Héritage. Nous, fils et filles d’émigrants, avons hérité de bien plus que de biens matériels, que nos parents ou nos grands-parents avec eux dans leurs bagages, dans leur fuite parfois, n’ont pas pu emporter. Mon amie Cécile, avec qui nous parlons souvent de cela, héritages et racines, dont la famille maternelle dans le camp d’Auschwitz fut décimée, dont la famille paternelle au Brésil dut se réfugier, Cécile, comme moi, comme d’autres enfants de migrants, n’avons hérité d’aucun objet d’un long passé qu’avec nos frères et sœurs nous aurions pu nous disputer, mais nous avons hérité de bien plus: de la force de vaincre, de la manière de lutter contre l’adversité, d’un formidable sens de l’adaptation, aux autres cultures, donc aux autres tout simplement, d’un dynamisme inné de vie, qui nous fait vouloir toujours avancer, comme si d’être immobile nous allions mourir, d’ennui, ou peut-être tout court, désir de bouger, de rester en mouvement, comme si ce mouvement initial de nos parents, de nos ancêtres, cette migration, au sens propre, nous imposait de bouger toujours, et, comme eux, de nous dépasser, de viser plus loin, qui veut dire plus haut pour certains, plus profond en soi pour d’autres, mais, pour tous, toujours avancer.

Keep walking: le slogan publicitaire de Johnny Walker, avec son bonhomme en marche à grandes foulées, whisky préféré de mon père, qu’il aime déguster chaque soir tranquillement avant son dîner, est devenu aussi ma devise à moi. Clin d’œil-hommage à mon père, à son épicurisme – le whisky! – et à la manière magistrale dont il a su, en France, mener sa famille, lui montrer le chemin, la faire avancer, dans ses deux migrations, dans la société, et dans la vie aussi.
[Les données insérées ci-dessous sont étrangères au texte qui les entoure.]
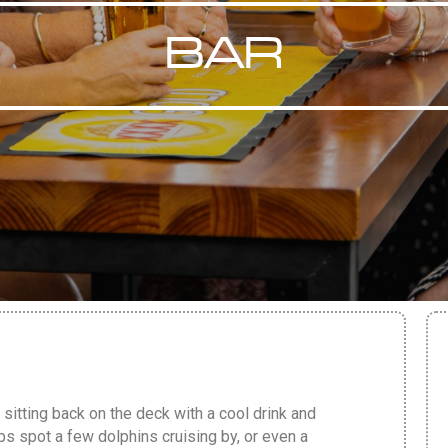
BAR
 sitting back on the deck with a cool drink and
ps spot a few dolphins cruising by, or even a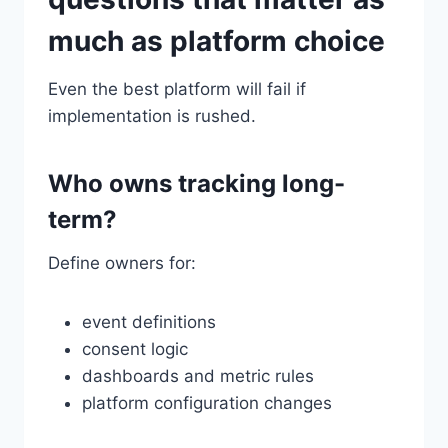
much as platform choice
Even the best platform will fail if
implementation is rushed.
Who owns tracking long-
term?
Define owners for:
event definitions
consent logic
dashboards and metric rules
platform configuration changes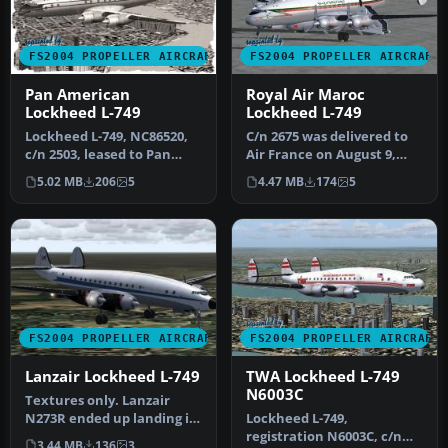
FS2004 PROPELLER AIRCRAFT
FS2004 PROPELLER AIRCRAFT
Pan American
Royal Air Maroc
Lockheed L-749
Lockheed L-749
Lockheed L-749, NC86520,
C/n 2675 was delivered to
c/n 2503, leased to Pan
Air France on August 9,
American World Airways
1951 as L749A F-BBDT.
5.02 MB
206
5
4.47 MB
174
5
on Ju…
Bough…
FS2004 PROPELLER AIRCRAFT
FS2004 PROPELLER AIRCRAFT
Lanzair Lockheed L-749
TWA Lockheed L-749
N6003C
Textures only. Lanzair
N273R ended up landing in
Lockheed L-749,
the weeds, short of the
registration N6003C, c/n
3.44 MB
136
3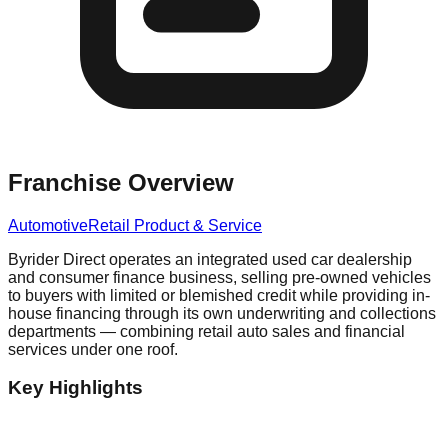
Franchise Overview
Automotive
Retail Product & Service
Byrider Direct operates an integrated used car dealership
and consumer finance business, selling pre-owned vehicles
to buyers with limited or blemished credit while providing in-
house financing through its own underwriting and collections
departments — combining retail auto sales and financial
services under one roof.
Key Highlights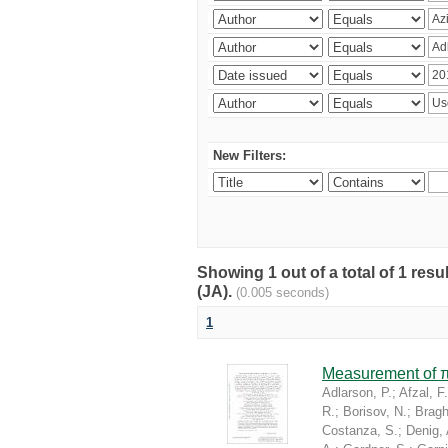
New Filters:
Showing 1 out of a total of 1 res
(JA).
(0.005 seconds)
1
Measurement of π
Adlarson, P.
;
Afzal, F.
R.
;
Borisov, N.
;
Braghi
Costanza, S.
;
Denig, 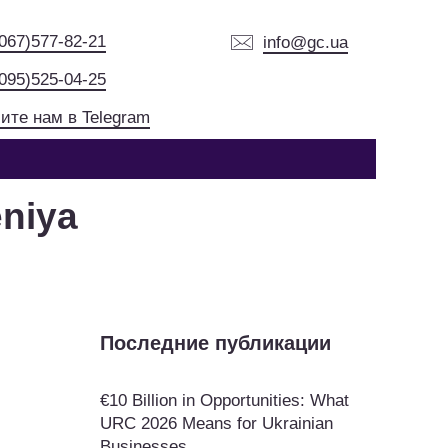
(067)577-82-21
info@gc.ua
(095)525-04-25
ите нам в Telegram
niya
Последние публикации
€10 Billion in Opportunities: What
URC 2026 Means for Ukrainian
Businesses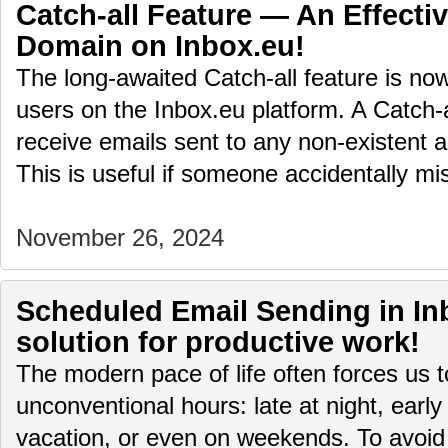
Catch-all Feature — An Effectiv
Domain on Inbox.eu!
The long-awaited Catch-all feature is no
users on the Inbox.eu platform. A Catch-
receive emails sent to any non-existent 
This is useful if someone accidentally 
November 26, 2024
Scheduled Email Sending in Inb
solution for productive work!
The modern pace of life often forces us 
unconventional hours: late at night, early
vacation, or even on weekends. To avoid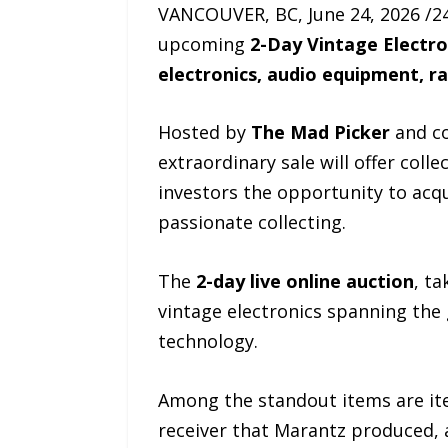
VANCOUVER, BC, June 24, 2026 /24
upcoming
2-Day Vintage Electro
electronics, audio equipment, r
Hosted by
The Mad Picker
and co
extraordinary sale will offer coll
investors the opportunity to acq
passionate collecting.
The
2-day live online auction
, t
vintage electronics spanning the 
technology.
Among the standout items are it
receiver that Marantz produced, 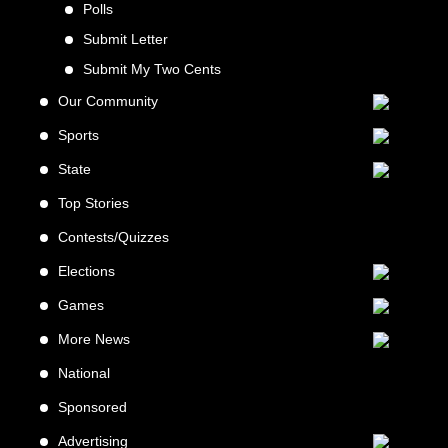
Polls
Submit Letter
Submit My Two Cents
Our Community
Sports
State
Top Stories
Contests/Quizzes
Elections
Games
More News
National
Sponsored
Advertising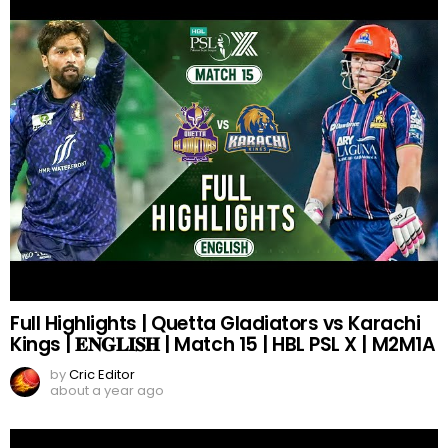
Full Highlights | Quetta Gladiators vs Karachi
Kings | 𝐄𝐍𝐆𝐋𝐈𝐒𝐇 | Match 15 | HBL PSL X | M2M1A
by
Cric Editor
about a year ago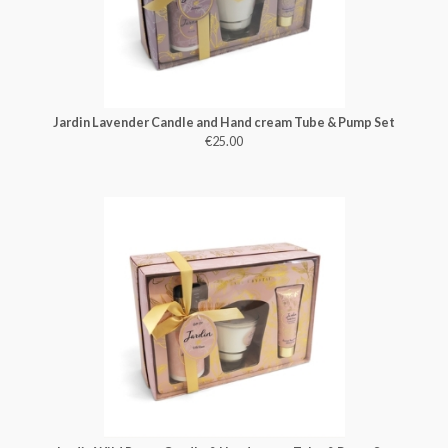
Jardin Lavender Candle and Hand cream Tube & Pump Set
€25.00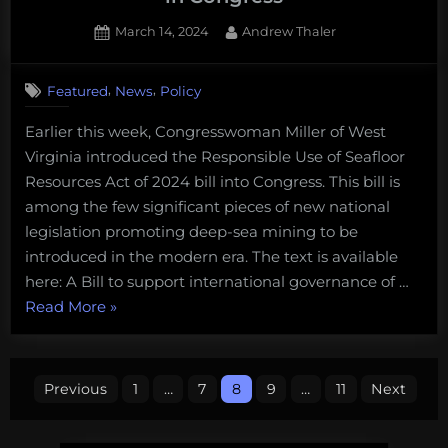
Posted
By
March 14, 2024
Andrew Thaler
on
,
,
Featured
News
Policy
Earlier this week, Congresswoman Miller of West
Virginia introduced the Responsible Use of Seafloor
Resources Act of 2024 bill into Congress. This bill is
among the few significant pieces of new national
legislation promoting deep-sea mining to be
introduced in the modern era. The text is available
here: A Bill to support international governance of …
“New
Read More
»
Deep-
sea
Posts
Mining
Previous
1
…
7
8
9
…
11
Next
Bill
pagination
Introduced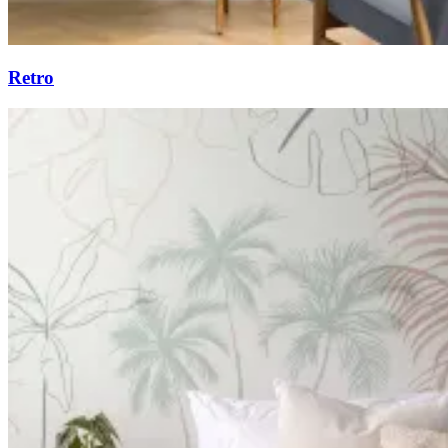
Retro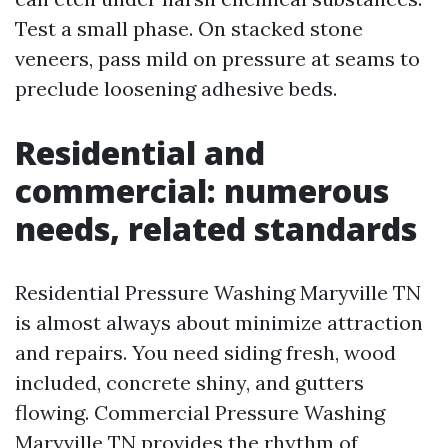
Test a small phase. On stacked stone
veneers, pass mild on pressure at seams to
preclude loosening adhesive beds.
Residential and
commercial: numerous
needs, related standards
Residential Pressure Washing Maryville TN
is almost always about minimize attraction
and repairs. You need siding fresh, wood
included, concrete shiny, and gutters
flowing. Commercial Pressure Washing
Maryville TN provides the rhythm of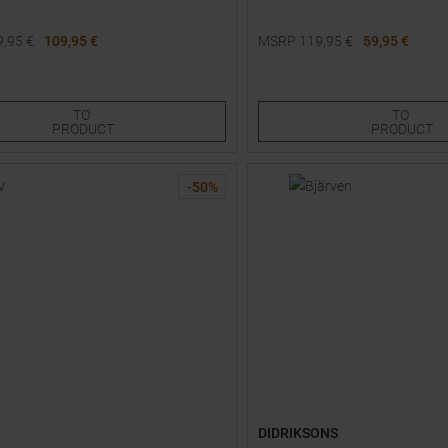
9,95
€
109,95 €
MSRP
119,95
€
59,95 €
Sizes:
Available Sizes:
110
116
122
100
TO
TO
PRODUCT
PRODUCT
-
50
%
DIDRIKSONS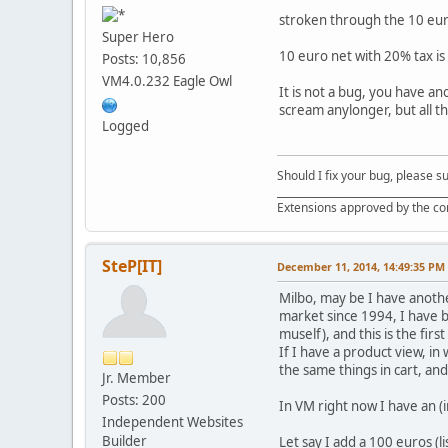
stroken through the 10 eu
Super Hero
10 euro net with 20% tax is
Posts: 10,856
VM4.0.232 Eagle Owl
It is not a bug, you have a
scream anylonger, but all t
Logged
Should I fix your bug, please 
__________________________________
Extensions approved by the c
SteP[IT]
December 11, 2014, 14:49:35 PM
Milbo, may be I have anothe
market since 1994, I have 
muself), and this is the firs
If I have a product view, in 
the same things in cart, an
Jr. Member
Posts: 200
In VM right now I have an 
Independent Websites
Builder
Let say I add a 100 euros (l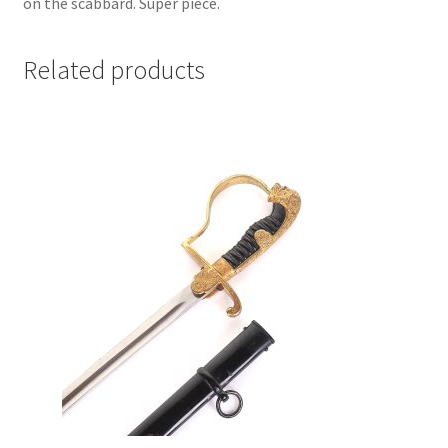
on the scabbard. Super piece.
Related products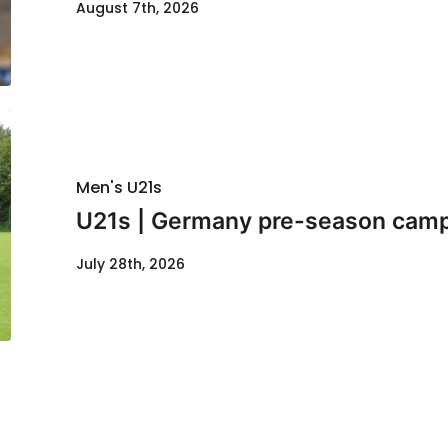
August 7th, 2026
Men's U21s
U21s | Germany pre-season cam
July 28th, 2026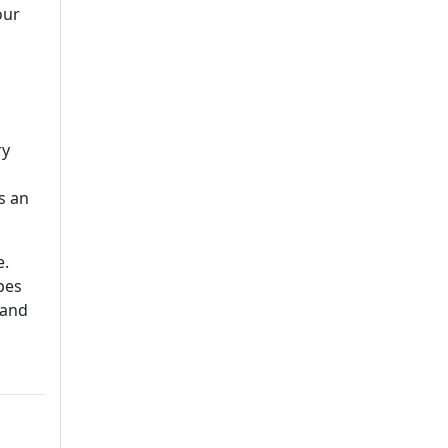
our
ry
s an
e.
pes
 and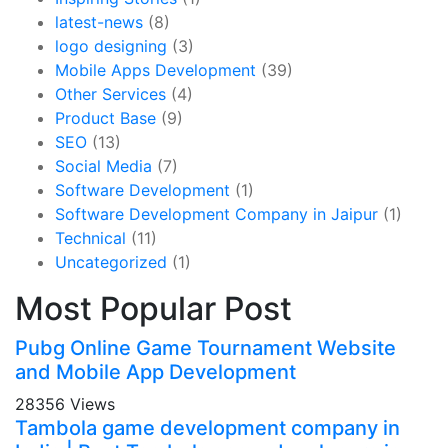
latest-news
(8)
logo designing
(3)
Mobile Apps Development
(39)
Other Services
(4)
Product Base
(9)
SEO
(13)
Social Media
(7)
Software Development
(1)
Software Development Company in Jaipur
(1)
Technical
(11)
Uncategorized
(1)
Most Popular Post
Pubg Online Game Tournament Website
and Mobile App Development
28356 Views
Tambola game development company in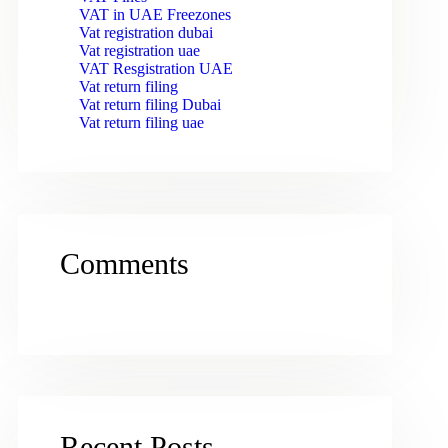
VAT in UAE Freezones
Vat registration dubai
Vat registration uae
VAT Resgistration UAE
Vat return filing
Vat return filing Dubai
Vat return filing uae
Comments
Recent Posts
L’Orient: cet Orient auquel je suis viscéralement attachée, que je sens vivre en moi parfois comme, enceinte, on sens vivre et bouger son enfant, par exemple en écoutant une chanson de Fayrouz, en humant un mélange de nos épices bharat, en regardant une photo ancienne de palmiers en Egypte au bord d’un lac, cet Orient qui fonde mon identité mon bonheur ma vie, c’est à ma mère que je dois d’en avoir hérité, car c’est elle qui, comme souvent dans les familles d’émigrants, a maintenu et maintient encore vivante chez nous cette part d’elle-même, cette part de nous, immatérielle, qu’il y a bien des années avec elle, elle a emportée. Les hommes sont moins sentimentaux, même chez les Arabes, et il faut être sentimental – c’est-à-dire, comme les femmes, ne pas craindre de se laisser submerger par des émotions, autre mot pour sentiments – pour maintenir ainsi vivante une mémoire, qui de pareils instants insignifiants et immenses est constituée, une musique, un parfum de cuisine, une photo. Garder vivante une mémoire, c’est-à-dire notre identité, c’est à nos mères, nous enfants d’émigrants, que souvent nous le devons. Nourrir notre force, entretenir la conscience d’une force ancestrale, que nous avons vue à l’action, et qui nous fait affronter tous les obstacles, c’est à nos pères migrants, héros anonymes et formidables, que nous le devons.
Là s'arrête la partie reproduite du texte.